**WHAT THE TASK ASKS**
Leave out the pictures and print the records below exactly.

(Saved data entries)
---------------

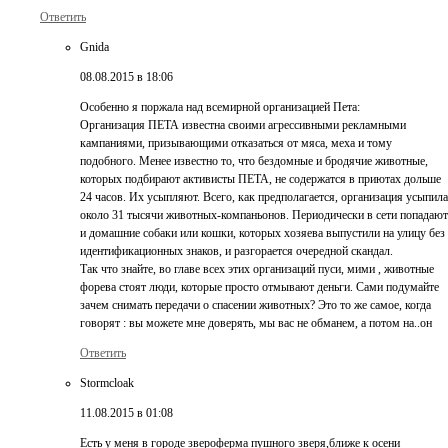
Ответить
Gnida
08.08.2015 в 18:06
Особенно я поржала над всемирной организацией Пета:
Организация ПЕТА известна своими агрессивными рекламными
кампаниями, призывающими отказаться от мяса, меха и тому
подобного. Менее известно то, что бездомные и бродячие животные,
которых подбирают активисты ПЕТА, не содержатся в приютах дольше
24 часов. Их усыпляют. Всего, как предполагается, организация усыпила
около 31 тысячи животных-компаньонов. Периодически в сети попадают
и домашние собаки или кошки, которых хозяева выпустили на улицу без
идентификационных знаков, и разгорается очередной скандал.
Так что знайте, во главе всех этих организаций пуси, мими , животные
форева стоят люди, которые просто отмывают деньги. Сами подумайте
зачем снимать передачи о спасении животных? Это то же самое, когда
говорят : вы можете мне доверять, мы вас не обманем, а потом на..он
Ответить
Stormcloak
11.08.2015 в 01:08
Есть у меня в городе звероферма пушного зверя,ближе к осени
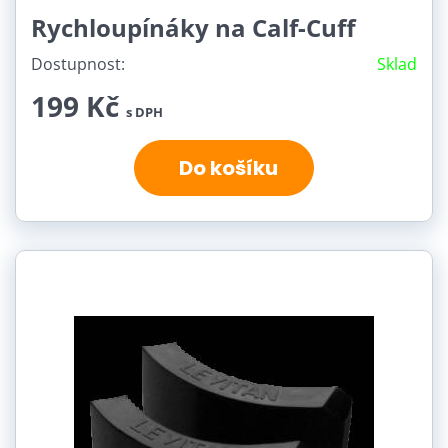
Rychloupínáky na Calf-Cuff
Dostupnost:
Sklad
199 Kč
s DPH
Do košíku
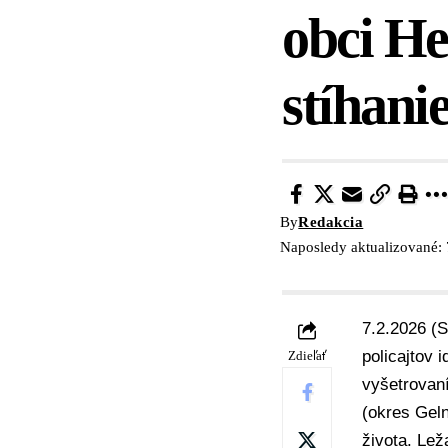
obci He
stíhani
By
Redakcia
Naposledy aktualizované: 
7.2.2026 (S
policajtov 
Zdieľať
vyšetrovaní
(okres Geln
života. Leža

---------------

**EXPECTED ANSWER**
Ответить
Gnida
08.08.2015 в 18:06
Особенно я поржала над всемирной организацией Пета:
Организация ПЕТА известна своими агрессивными рекламными
кампаниями, призывающими отказаться от мяса, меха и тому
подобного. Менее известно то, что бездомные и бродячие животные,
которых подбирают активисты ПЕТА, не содержатся в приютах дольше
24 часов. Их усыпляют. Всего, как предполагается, организация усыпила
около 31 тысячи животных-компаньонов. Периодически в сети попадают
и домашние собаки или кошки, которых хозяева выпустили на улицу без
идентификационных знаков, и разгорается очередной скандал.
Так что знайте, во главе всех этих организаций пуси, мими , животные
форева стоят люди, которые просто отмывают деньги. Сами подумайте
зачем снимать передачи о спасении животных? Это то же самое, когда
говорят : вы можете мне доверять, мы вас не обманем, а потом на..он
Ответить
Stormcloak
11.08.2015 в 01:08
Есть у меня в городе звероферма пушного зверя,ближе к осени
Rychloupínáky na Calf-Cuff
Dostupnost:
Sklad
199 Kč
s DPH
Do košíku
obci He
stíhani
By
Redakcia
Naposledy aktualizované: 
7.2.2026 (S
policajtov 
Zdieľať
vyšetrovaní
(okres Geln
života. Leža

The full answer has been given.